Published in 2A Magazine Issue #13 – Spring 2010

Early museums began as private collections for objects of significance for public viewing. In such environments, the object is removed in time, place and circumstance from its original context and becomes a tool of communication and representation. This makes the museum a hybrid of multiple interpretations. Yet museums are the new 21st century cultural enterprises and branding of national identities. The renewed museum-mania is an archive, a place for sensationalism and expression of power.
The plethora of developments over the last ten years in the Middle East has resulted in the making of new and dynamic urban conditions. These emerging cities are now shifting to ‘culture’ with a renewed interest for the fabrication of institutions for art, culture, architecture and history.
Art markets are now following the recent trend set by investors and developers: the shift from the traditional and saturated centers of the West towards – and thus anticipating – new emerging economies of the East. This issue of 2A magazine has mapped the current state and role of the museum and the making of institutions as spaces to accommodate art and culture in the Middle East. These organizations bring about a new abstraction and create new challenges for the region, yet not without contradictions: east vs. west, high vs. popular taste, orientalism vs. modernism, colonialism vs. national identity, censorship vs. participation, authenticity vs. reenactment, identity vs. multiplicity.
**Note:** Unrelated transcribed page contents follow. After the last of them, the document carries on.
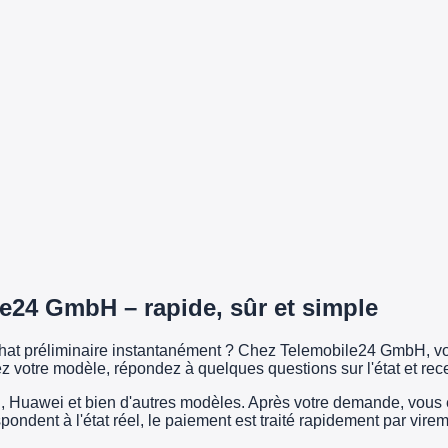
e24 GmbH – rapide, sûr et simple
achat préliminaire instantanément ? Chez Telemobile24 GmbH, vo
z votre modèle, répondez à quelques questions sur l'état et rec
uawei et bien d'autres modèles. Après votre demande, vous exp
espondent à l'état réel, le paiement est traité rapidement par vi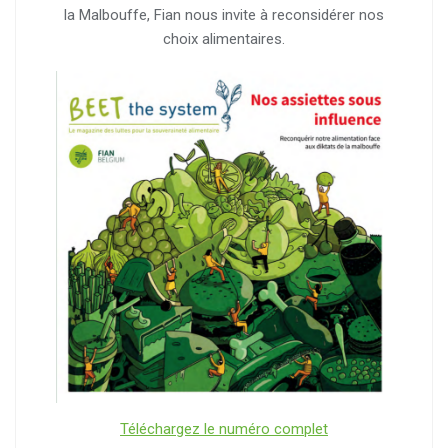
la Malbouffe, Fian nous invite à reconsidérer nos
choix alimentaires.
Téléchargez le numéro complet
In the pages that follow, thirty contributions have been selected as a display of contemporary trends and conflicts as Museums of the Middle East. The power of the museum space still retains its ability to be both enigmatic and elucive. It compels an active and continuous interpretation, it questions what it means to have an dynamic culture in the region and how the sedcution of westernization can impact idigenoius tradistions; if not, it questions the remaking of his-(s)tories.